The new model takes advantage of natural language processing (NLP), which is a branch of AI that focuses on and understands complex human language. This key skill allows the AI to analyze oncologist notes following a patient’s initial consultation, which is the typical first step in every cancer patient’s journey after their diagnosis. Through the identification of characteristics unique to each individual patient, the model displayed the ability to predict six-month, 36-month, and 60-month survival rates with over 80 percent accuracy.
“Predicting cancer survival is an important factor that can be used to improve cancer care,” says lead author Dr. John-Jose Nunez, a psychiatrist and clinical research fellow with the UBC Mood Disorders Centre and BC Cancer, in a university release. “It might suggest health providers make an earlier referral to support services or offer a more aggressive treatment option upfront. Our hope is that a tool like this could be used to personalize and optimize the care a patient receives right away, giving them the best outcome possible.”
How do the AI’s cancer calculations differ from a doctor’s?
Most of the time, doctors usually calculate cancer survival rates retrospectively, and then categorized according to just a few generic factors such as cancer site and tissue type. While oncologists are quite familiar with these rates, it can still be very challenging to accurately predict a certain patient’s survival due to the variety of complex factors constantly at play influencing patient outcomes.
The new AI model put together by Dr. Nunez and his team, including researchers from BC Cancer and UBC’s departments of computer science and psychiatry, can actually detect unique clues within a patient’s initial consultation document to create a more nuanced medical assessment. Even better, the model is applicable to all cancers. Many previous models are limited to certain cancer types only.
“The AI essentially reads the consultation document similar to how a human would read it,” Dr. Nunez explains. “These documents have many details like the age of the patient, the type of cancer, underlying health conditions, past substance use, and family histories. The AI brings all of this together to paint a more complete picture of patient outcomes.”

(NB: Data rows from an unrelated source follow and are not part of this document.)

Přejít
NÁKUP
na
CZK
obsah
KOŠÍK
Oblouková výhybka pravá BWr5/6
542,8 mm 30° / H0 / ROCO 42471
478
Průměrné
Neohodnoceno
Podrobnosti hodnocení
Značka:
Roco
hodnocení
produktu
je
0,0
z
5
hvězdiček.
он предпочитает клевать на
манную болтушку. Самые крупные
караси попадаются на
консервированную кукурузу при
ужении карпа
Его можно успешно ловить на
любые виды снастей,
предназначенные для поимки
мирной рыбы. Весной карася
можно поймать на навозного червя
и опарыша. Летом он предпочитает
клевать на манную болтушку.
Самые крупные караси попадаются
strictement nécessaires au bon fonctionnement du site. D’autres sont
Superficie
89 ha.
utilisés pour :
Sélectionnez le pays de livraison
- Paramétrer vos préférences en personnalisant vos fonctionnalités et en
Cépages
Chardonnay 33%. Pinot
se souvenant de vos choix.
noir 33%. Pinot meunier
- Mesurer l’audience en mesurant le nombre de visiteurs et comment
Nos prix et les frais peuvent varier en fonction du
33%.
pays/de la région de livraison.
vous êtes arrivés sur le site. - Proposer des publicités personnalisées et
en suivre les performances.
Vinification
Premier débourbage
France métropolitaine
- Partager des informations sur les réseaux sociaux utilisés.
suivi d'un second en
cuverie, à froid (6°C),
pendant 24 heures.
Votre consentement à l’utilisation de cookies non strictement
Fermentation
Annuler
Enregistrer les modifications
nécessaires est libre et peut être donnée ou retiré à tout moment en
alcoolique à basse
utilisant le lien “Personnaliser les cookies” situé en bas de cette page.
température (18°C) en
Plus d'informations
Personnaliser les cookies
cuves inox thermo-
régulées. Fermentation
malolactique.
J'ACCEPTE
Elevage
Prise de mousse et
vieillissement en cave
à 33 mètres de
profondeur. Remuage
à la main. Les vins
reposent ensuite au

Study authors trained and tested the AI model using data pertaining to 47,625 patients spread across all six BC Cancer sites in British Columbia. Dissimilar to chart reviews conducted by human research assistants, the new AI approach also features the added benefit of maintaining complete confidentiality when it comes to patient records.
“Because the model is trained on B.C. data, that makes it a potentially powerful tool for predicting cancer survival here in the province,” Dr. Nunez adds.

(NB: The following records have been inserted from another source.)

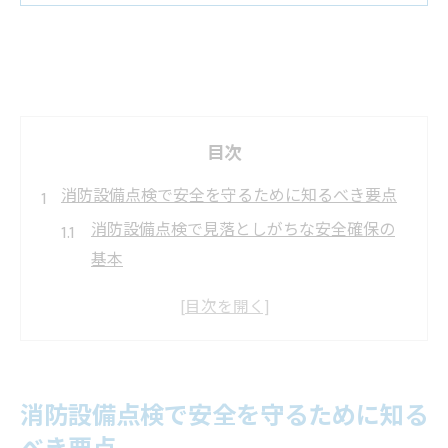
目次
消防設備点検で安全を守るために知るべき要点
消防設備点検で見落としがちな安全確保の
基本
点検の頻度と消防設備交換の最適なタイミ
ング
消防設備点検の流れと設備交換判断のポイ
ント
消防設備点検で安全を守るために知る
交換費用や耐用年数も考慮した消防設備点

AI could become a ‘virtual assistant for physicians’
The research team believes that someday in the future this technology could help cancer clinics across Canada and around the world.
“The great thing about neural NLP models is that they are highly scalable, portable and don’t require structured data sets,” Dr. Nunez comments. “We can quickly train these models using local data to improve performance in a new region. I would suspect that these models provide a good foundation anywhere in the world where patients are able to see an oncologist.”

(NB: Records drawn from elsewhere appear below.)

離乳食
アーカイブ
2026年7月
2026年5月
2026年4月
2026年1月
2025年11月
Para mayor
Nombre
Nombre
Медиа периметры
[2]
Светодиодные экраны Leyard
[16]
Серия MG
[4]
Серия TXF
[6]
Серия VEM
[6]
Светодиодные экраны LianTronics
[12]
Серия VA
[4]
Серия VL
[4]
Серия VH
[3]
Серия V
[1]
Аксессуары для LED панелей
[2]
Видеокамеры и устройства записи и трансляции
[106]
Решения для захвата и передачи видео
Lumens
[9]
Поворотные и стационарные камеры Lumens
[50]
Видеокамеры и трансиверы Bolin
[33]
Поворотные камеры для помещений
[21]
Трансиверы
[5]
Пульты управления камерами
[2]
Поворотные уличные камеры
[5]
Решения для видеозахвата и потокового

Dr. Nunez is a distinguished cancer researcher; he is a recipient of the 2022/23 UBC Institute of Mental Health Marshall Fellowship, and is also receives funding from the BC Cancer Foundation. In another project, he is researching how to facilitate the best-possible psychiatric and counseling care for cancer patients using advanced AI techniques.
“I see AI acting almost like a virtual assistant for physicians,” Dr. Nunez concludes. “As medicine gets more and more advanced, having AI to help sort through and make sense of all the data will help inform physician decisions. Ultimately, this will help improve quality of life and outcomes for patients.”
The study is published in JAMA Network Open.